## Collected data
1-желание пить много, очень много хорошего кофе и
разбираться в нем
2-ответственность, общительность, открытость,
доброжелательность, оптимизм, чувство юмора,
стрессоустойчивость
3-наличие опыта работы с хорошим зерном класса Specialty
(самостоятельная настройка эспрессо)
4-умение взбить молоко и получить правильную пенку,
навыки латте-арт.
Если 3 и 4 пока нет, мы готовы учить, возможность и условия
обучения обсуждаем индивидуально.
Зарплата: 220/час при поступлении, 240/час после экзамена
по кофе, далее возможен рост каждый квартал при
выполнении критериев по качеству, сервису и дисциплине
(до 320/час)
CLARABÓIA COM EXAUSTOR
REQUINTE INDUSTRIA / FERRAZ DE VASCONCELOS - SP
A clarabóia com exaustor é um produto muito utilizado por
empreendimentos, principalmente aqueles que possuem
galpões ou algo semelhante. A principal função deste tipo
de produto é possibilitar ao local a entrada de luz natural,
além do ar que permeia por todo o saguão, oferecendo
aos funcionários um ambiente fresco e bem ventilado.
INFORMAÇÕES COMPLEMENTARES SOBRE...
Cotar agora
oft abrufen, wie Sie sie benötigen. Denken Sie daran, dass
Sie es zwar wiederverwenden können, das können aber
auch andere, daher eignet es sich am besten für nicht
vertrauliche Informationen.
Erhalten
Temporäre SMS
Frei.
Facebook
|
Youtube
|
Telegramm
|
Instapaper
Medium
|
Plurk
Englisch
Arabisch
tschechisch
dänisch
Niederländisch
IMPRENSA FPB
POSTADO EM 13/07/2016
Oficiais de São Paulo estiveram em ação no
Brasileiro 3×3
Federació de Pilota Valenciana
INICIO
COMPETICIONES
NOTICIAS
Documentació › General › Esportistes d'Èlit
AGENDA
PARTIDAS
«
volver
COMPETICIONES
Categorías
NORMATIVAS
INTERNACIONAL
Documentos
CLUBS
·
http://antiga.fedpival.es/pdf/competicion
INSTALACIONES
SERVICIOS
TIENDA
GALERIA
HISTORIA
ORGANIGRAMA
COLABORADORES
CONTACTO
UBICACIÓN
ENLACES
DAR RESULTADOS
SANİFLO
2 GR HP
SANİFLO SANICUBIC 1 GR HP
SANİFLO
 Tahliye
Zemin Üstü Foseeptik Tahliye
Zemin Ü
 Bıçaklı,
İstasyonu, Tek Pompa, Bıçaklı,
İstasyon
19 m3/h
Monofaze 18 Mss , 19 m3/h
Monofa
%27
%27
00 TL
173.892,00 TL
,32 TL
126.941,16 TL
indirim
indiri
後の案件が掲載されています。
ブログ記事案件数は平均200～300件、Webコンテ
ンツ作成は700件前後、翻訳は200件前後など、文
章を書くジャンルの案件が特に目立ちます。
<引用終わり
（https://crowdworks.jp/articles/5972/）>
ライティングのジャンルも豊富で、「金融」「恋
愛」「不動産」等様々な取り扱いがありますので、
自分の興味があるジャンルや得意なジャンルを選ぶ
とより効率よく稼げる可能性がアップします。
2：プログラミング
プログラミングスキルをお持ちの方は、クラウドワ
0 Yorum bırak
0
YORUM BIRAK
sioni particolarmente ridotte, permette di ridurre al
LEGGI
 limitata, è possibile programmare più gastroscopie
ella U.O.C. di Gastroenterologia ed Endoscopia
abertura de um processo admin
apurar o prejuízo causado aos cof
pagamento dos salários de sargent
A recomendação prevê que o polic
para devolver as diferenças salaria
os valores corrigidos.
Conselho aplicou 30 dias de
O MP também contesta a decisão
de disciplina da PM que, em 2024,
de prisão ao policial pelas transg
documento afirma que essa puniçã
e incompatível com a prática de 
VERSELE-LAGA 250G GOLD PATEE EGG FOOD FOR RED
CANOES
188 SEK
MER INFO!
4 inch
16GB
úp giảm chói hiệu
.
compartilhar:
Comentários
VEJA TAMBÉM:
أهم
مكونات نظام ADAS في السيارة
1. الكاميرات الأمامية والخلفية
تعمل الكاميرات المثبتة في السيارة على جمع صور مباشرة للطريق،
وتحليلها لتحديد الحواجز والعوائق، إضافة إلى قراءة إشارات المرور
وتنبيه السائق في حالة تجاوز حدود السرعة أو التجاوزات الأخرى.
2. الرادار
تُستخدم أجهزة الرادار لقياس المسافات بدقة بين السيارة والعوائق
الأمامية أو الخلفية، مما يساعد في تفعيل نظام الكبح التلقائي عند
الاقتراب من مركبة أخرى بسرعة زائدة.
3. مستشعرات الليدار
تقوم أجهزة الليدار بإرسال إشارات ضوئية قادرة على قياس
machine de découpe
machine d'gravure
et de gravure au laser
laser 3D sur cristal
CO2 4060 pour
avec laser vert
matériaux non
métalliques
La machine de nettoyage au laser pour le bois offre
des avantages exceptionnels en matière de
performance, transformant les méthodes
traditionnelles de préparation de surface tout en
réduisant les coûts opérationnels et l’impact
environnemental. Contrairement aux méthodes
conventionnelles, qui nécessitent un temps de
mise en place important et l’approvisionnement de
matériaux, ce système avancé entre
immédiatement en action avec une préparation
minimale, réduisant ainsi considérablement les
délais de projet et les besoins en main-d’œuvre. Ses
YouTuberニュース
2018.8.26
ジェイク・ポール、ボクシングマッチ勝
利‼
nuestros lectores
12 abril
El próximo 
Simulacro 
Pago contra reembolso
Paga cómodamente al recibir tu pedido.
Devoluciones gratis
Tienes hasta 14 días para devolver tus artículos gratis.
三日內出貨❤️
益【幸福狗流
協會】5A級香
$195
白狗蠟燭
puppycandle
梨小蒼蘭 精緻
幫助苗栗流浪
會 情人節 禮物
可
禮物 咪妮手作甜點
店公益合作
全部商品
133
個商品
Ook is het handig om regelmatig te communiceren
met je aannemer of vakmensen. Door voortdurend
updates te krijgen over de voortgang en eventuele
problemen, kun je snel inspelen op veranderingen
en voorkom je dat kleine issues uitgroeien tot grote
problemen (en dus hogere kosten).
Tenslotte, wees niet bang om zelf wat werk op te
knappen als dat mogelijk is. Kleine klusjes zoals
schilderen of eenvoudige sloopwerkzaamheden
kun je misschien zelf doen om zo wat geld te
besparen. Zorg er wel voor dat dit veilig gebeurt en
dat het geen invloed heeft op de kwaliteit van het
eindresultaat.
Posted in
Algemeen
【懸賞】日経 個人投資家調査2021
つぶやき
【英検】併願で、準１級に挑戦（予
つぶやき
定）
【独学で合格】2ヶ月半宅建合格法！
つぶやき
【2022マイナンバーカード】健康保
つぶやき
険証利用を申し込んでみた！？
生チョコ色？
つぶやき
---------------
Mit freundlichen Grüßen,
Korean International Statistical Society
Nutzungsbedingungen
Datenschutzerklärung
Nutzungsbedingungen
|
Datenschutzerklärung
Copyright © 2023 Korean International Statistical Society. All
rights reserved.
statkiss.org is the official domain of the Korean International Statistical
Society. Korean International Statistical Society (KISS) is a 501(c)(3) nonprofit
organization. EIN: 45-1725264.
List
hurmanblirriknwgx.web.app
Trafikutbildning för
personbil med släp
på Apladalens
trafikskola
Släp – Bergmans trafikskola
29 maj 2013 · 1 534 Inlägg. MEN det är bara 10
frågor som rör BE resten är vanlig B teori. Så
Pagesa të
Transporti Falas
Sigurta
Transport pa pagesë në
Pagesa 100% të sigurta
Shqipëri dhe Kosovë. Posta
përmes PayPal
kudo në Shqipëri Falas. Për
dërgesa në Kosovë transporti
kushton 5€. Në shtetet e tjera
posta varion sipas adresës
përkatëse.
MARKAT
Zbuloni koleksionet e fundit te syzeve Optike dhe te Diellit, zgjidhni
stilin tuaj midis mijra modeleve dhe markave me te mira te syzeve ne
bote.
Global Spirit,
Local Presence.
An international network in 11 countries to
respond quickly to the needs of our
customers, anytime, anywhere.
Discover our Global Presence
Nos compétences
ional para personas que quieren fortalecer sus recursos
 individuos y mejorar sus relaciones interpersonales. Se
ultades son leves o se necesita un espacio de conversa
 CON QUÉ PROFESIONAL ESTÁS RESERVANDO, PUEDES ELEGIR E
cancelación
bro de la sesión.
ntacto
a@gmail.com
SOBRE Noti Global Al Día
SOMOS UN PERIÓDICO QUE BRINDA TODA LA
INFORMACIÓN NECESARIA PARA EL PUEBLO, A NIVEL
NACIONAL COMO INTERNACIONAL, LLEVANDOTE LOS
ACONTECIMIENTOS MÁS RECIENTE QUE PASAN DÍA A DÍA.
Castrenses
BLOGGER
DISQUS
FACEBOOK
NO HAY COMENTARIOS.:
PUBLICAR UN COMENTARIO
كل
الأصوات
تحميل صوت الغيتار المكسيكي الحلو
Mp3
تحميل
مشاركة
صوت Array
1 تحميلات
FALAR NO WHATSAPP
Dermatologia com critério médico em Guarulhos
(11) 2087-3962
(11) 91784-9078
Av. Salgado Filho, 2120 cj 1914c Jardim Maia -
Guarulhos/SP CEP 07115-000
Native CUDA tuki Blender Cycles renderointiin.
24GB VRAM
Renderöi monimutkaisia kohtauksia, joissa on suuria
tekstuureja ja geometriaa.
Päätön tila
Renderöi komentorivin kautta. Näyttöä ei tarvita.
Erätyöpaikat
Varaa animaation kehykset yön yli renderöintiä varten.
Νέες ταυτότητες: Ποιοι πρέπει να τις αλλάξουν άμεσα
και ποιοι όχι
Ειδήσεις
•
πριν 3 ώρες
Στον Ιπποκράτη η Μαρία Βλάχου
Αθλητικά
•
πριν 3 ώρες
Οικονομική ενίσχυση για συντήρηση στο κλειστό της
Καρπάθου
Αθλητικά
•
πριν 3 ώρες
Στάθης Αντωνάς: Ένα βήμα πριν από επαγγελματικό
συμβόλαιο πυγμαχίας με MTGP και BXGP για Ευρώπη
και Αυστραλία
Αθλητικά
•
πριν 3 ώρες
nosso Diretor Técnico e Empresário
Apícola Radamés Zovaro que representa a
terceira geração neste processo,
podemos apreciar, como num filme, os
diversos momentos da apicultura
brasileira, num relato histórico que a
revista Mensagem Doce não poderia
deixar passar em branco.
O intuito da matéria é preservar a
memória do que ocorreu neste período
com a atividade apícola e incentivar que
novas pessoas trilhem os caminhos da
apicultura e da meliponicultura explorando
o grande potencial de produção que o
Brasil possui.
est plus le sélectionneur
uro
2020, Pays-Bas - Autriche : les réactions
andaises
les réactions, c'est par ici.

## What you are asked to do
Every line above from the line with "CO2 4060 pour" to the line with "Pago contra reembolso", both included, must be reproduced exactly, and no other line may appear.

## Solution to this exercise
CO2 4060 pour
avec laser vert
matériaux non
métalliques
La machine de nettoyage au laser pour le bois offre
des avantages exceptionnels en matière de
performance, transformant les méthodes
traditionnelles de préparation de surface tout en
réduisant les coûts opérationnels et l’impact
environnemental. Contrairement aux méthodes
conventionnelles, qui nécessitent un temps de
mise en place important et l’approvisionnement de
matériaux, ce système avancé entre
immédiatement en action avec une préparation
minimale, réduisant ainsi considérablement les
délais de projet et les besoins en main-d’œuvre. Ses
YouTuberニュース
2018.8.26
ジェイク・ポール、ボクシングマッチ勝
利‼
nuestros lectores
12 abril
El próximo 
Simulacro 
Pago contra reembolso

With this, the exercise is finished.